También está el espectrómetro de Resonancia Magnética Nuclear (RMN) de sobremesa Nanalysis NMReady-100. Este equipo está a cargo del investigador de flora nativa de la UMAG, Dr. Víctor Fajardo, y permitirá realizar análisis químicos avanzados, determinando la estructura molecular de compuestos orgánicos, monitoreando reacciones en tiempo real, y apoyando investigaciones de alimentos, fármacos, materiales y procesos industriales. Opera a 100 MHz, lo que le otorga alta resolución espectral, y está diseñado para un uso sencillo y automatizable. Su tecnología elimina la necesidad de helio líquido, lo que lo hace especialmente adecuado para laboratorios regionales en zonas extremas.

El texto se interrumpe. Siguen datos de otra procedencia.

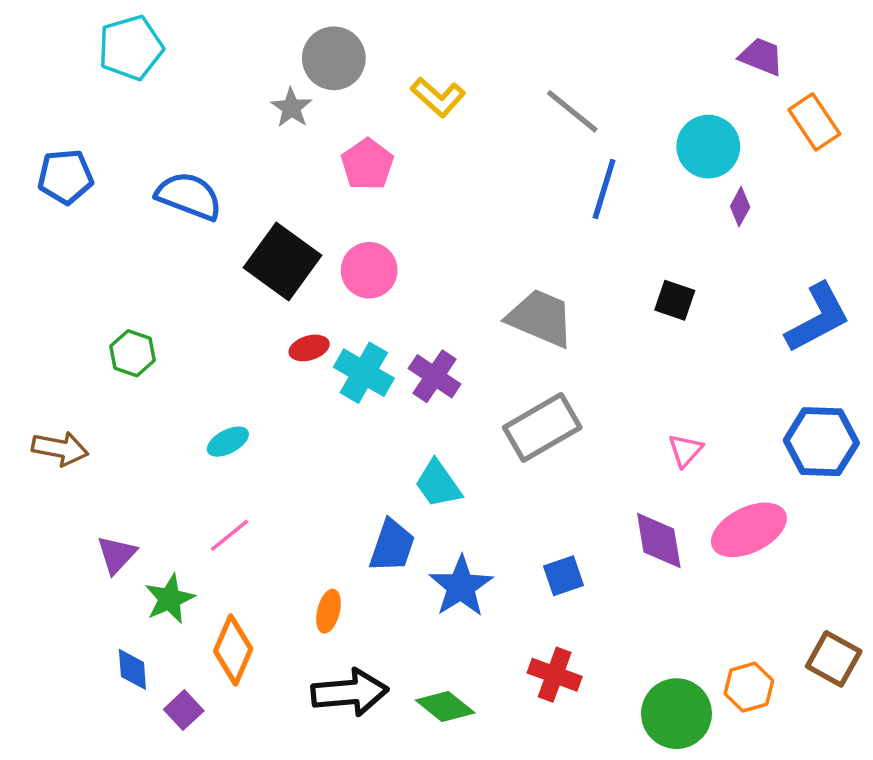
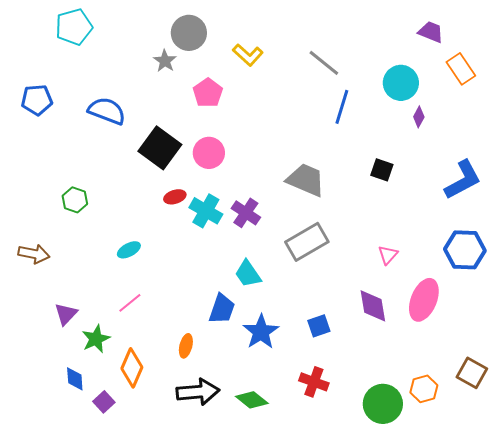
pink ellipse: (749, 530) -> (424, 300), turned -42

El Glider SEAEXPLORER, en tanto, es un vehículo submarino autónomo que recopilará datos oceanográficos en el Estrecho de Magallanes y en la Antártica, desde 2024 hasta 2026. “Este tipo de tecnologías nos permite estudiar cómo influye el derretimiento glaciar en la productividad biológica y la estratificación del océano”, explicó la Dra. Lorena Rebolledo, del INACH.
La plataforma Lander, también del INACH, será instalada en la Base Prat y operará en tiempo real, recogiendo datos sobre corrientes, carbono, biodiversidad y contaminación acústica. Complementariamente, el FerryBox montado en el buque de turismo Magellan Explorer medirá variables como CO2, petróleo y salinidad mientras recorre 27 mil millas náuticas por la Península Antártica.
Finalmente, la plataforma Micro CT, también gestionada por INACH, permitirá escanear con rayos X objetos de hasta 20 kg en 3D, sin dañarlos. El equipo podrá ser usado en arqueología, paleontología y geociencias. Uno de los grandes retos es “formar operadores capaces de aplicar este equipo en ciencias de la Tierra”, indicaron desde el equipo.
Además de generar conocimiento y publicaciones científicas, los proyectos están diseñados para fomentar la colaboración entre instituciones y la formación de estudiantes de pre y postgrado. Cursos, talleres, congresos y actividades de divulgación están contempladas como indicadores clave para el uso de los equipos. “Estamos ante una oportunidad concreta para que el sur austral y la Antártica se conviertan en polos de investigación científica de relevancia global, con conocimiento generado desde los territorios y para sus comunidades”, concluyó la seremi de Ciencia, Verónica Vallejos.